I went on the custom mech eng "higher" apprentice course (that had been
developed for the local industry) at my local college.

1 day a week plus an extra half day a week for the first year to get my tech
drawing O Level (GCSE)

of course the Jammy buggers who worked for the civil service at RAE got an
extra afternoon to do the home work

------
harlanji
In VC land at least I think there is a preference for cumbersome employment
agreements to capture intellectual property and head off potential
competition, even if unenforcable by law (simple psychological / fear).
Legally programmers are universally hired as “exempt” salaried “employee” (vs.
worker).

Junior devs should be hired on as exempt hourly workers. This would replace
the worse than random interview process and do lots of wonderful things.

It cuts lawyers and HR out to a large degree so I have a hard time seeing it
catch on, but in the longer term smart contracts and other lawyer labor saving
packages could bring it in.

------
eldavido
Simple: nobody has time.

Due to capital availability [1], the SV/SF ecosystem is highly optimized to
favor spending money over time. That's why you get much-more-expensive WeWork
over private office leases, everyone wanting to pay 2x as much for very senior
staff, and few companies able to build a good content marketing brand.
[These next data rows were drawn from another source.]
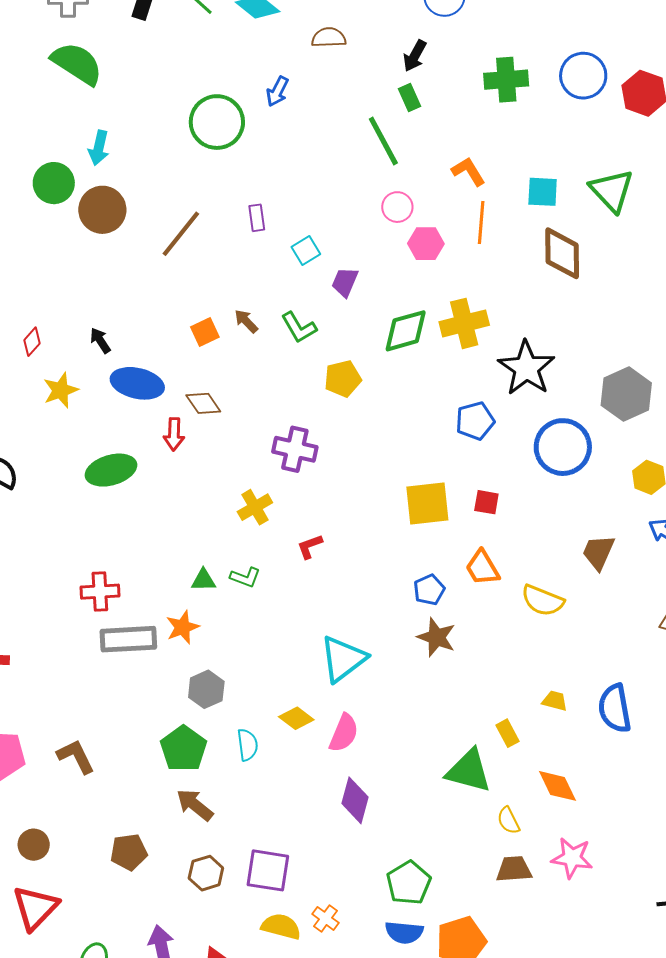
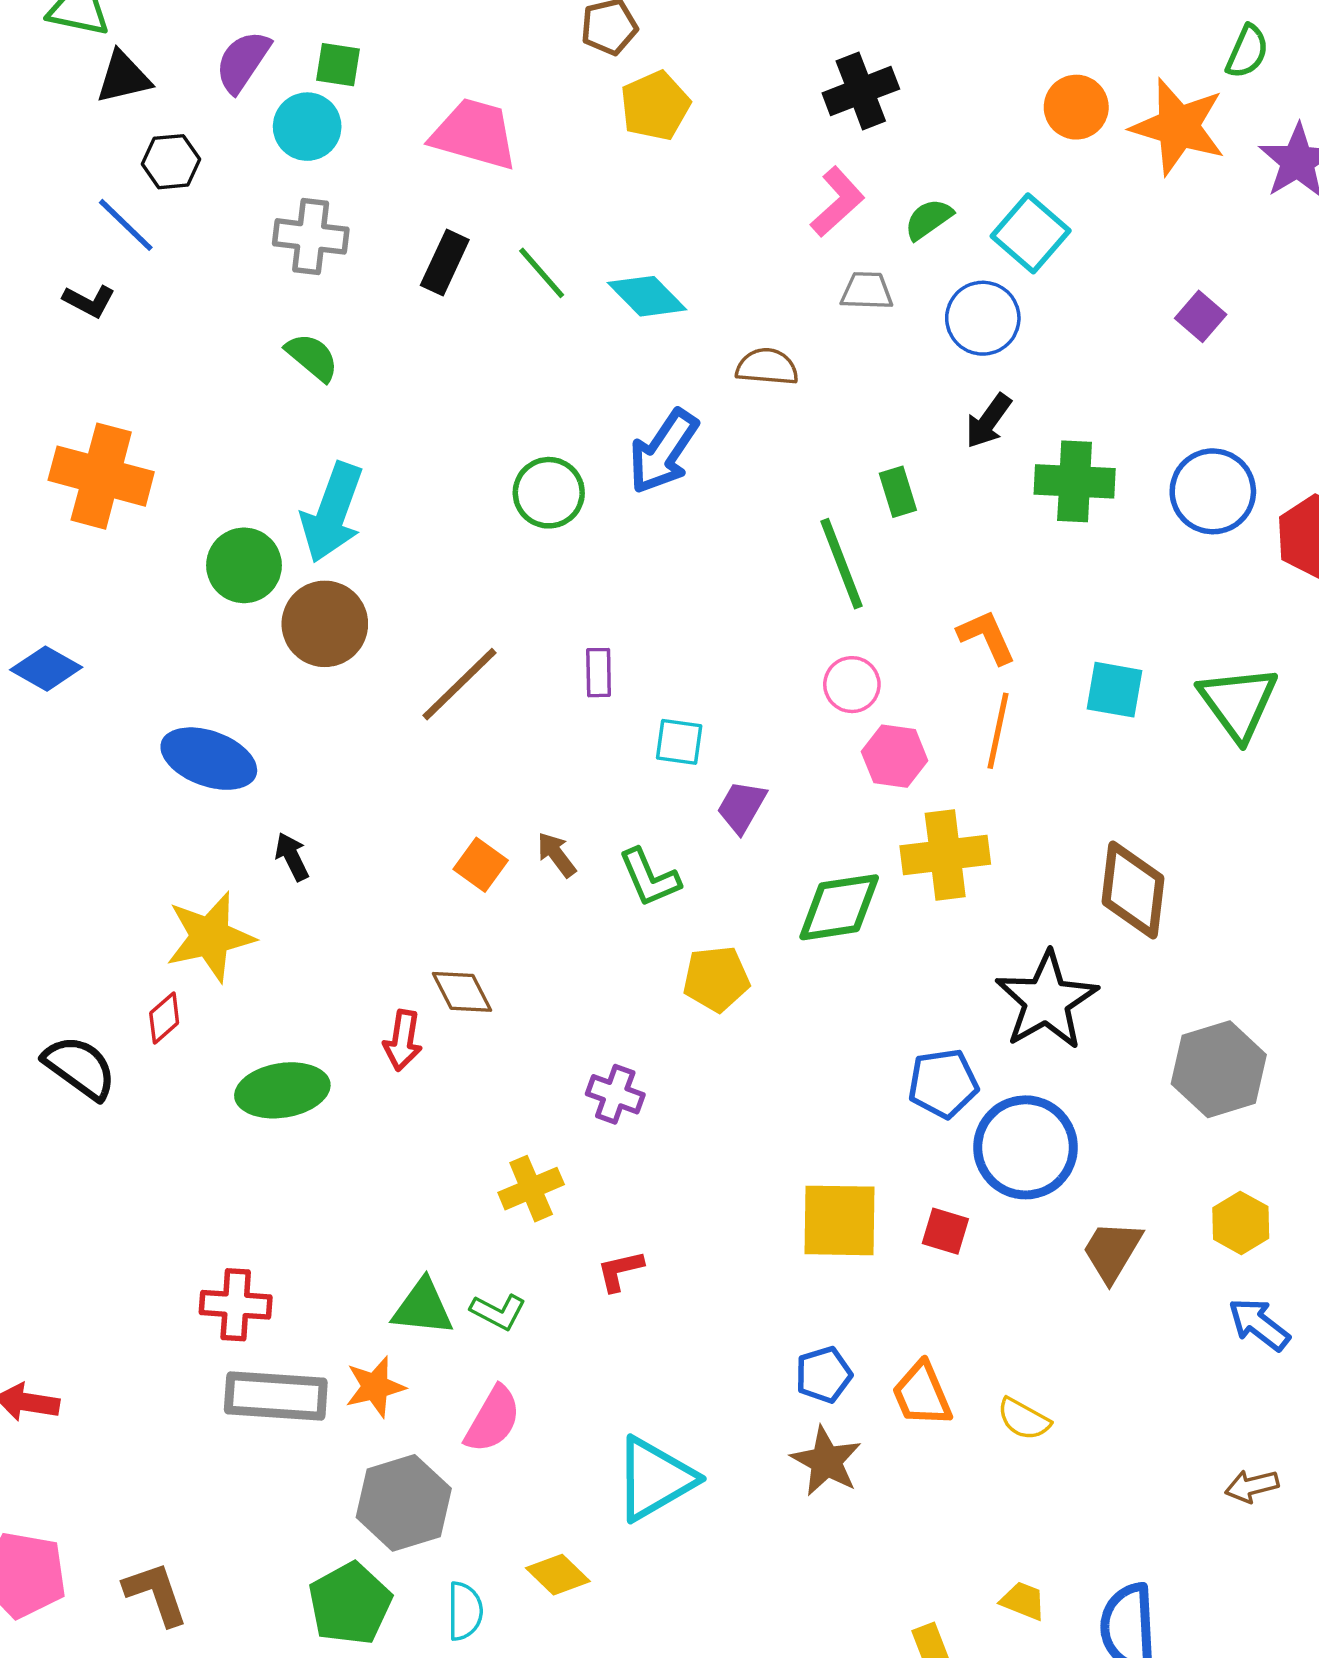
black arrow: (415, 56) -> (988, 421), moved
green semicircle: (77, 63) -> (312, 357), size x0.6
blue arrow: (277, 91) -> (663, 452), size x1.6
green circle: (217, 122) -> (549, 493), size x0.7
cyan arrow: (99, 148) -> (332, 513), size x1.6
cyan square: (306, 250) -> (679, 742), turned 32
brown diamond: (562, 253) -> (1133, 890), moved
yellow cross: (464, 323) -> (945, 855), moved
orange square: (205, 332) -> (481, 865), turned -36
red diamond: (32, 342) -> (164, 1018), moved
blue ellipse: (137, 383) -> (209, 759), moved
yellow star: (61, 390) -> (210, 937), size x1.4
blue circle: (563, 447) -> (1026, 1147), moved
purple cross: (295, 449) -> (615, 1094), size x0.7
brown trapezoid: (598, 552) -> (1112, 1251), moved
orange trapezoid: (482, 568) -> (922, 1394), moved
green triangle: (203, 580) -> (423, 1307), size x1.4
yellow semicircle: (543, 600) -> (1024, 1419), size x0.7
gray hexagon: (206, 689) -> (404, 1503), size x1.4
pink semicircle: (344, 733) -> (493, 1419), moved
Patience is a huge competitive advantage, if you can manage it.

[1] [http://www.davidralbrecht.com/notes/2018/11/risk-
capital.htm...](http://www.davidralbrecht.com/notes/2018/11/risk-capital.html)

------
jvvw
I worked for a company that did this very successfully for a long time - they
paid very high salaries and had lots of nice perks so that people weren't
tempted to jump ship for financial reasons. However, as tech salaries have
increased the last few years, they have hit the problem of people jumping ship
after a couple of years, presumably because they can now earn more as
developers in the finance sector or with Google, Facebook etc, though I expect
something more subtle might also be going on as the company has grown in size.

------
edoo
Generally speaking I'd say if the devs have to be there no matter what you
want juniors. If you have a goal to complete use experienced devs. Have the
experienced devs build a product and the juniors support it.

At the end of most 1-2 year projects I usually feel like I could turn around
and duplicate it in a matter of months with the knowledge I have. If I do
another similar project it just flies. Experienced devs are a better value for
your money in general. You can be a 10x developer and barely get paid more
than twice the average rate.

------
Spooky23
My employer does... many of our best candidates come in as interns and
outperform experienced consultants, but snotty tech companies won’t touch them
because they are not from the right schools.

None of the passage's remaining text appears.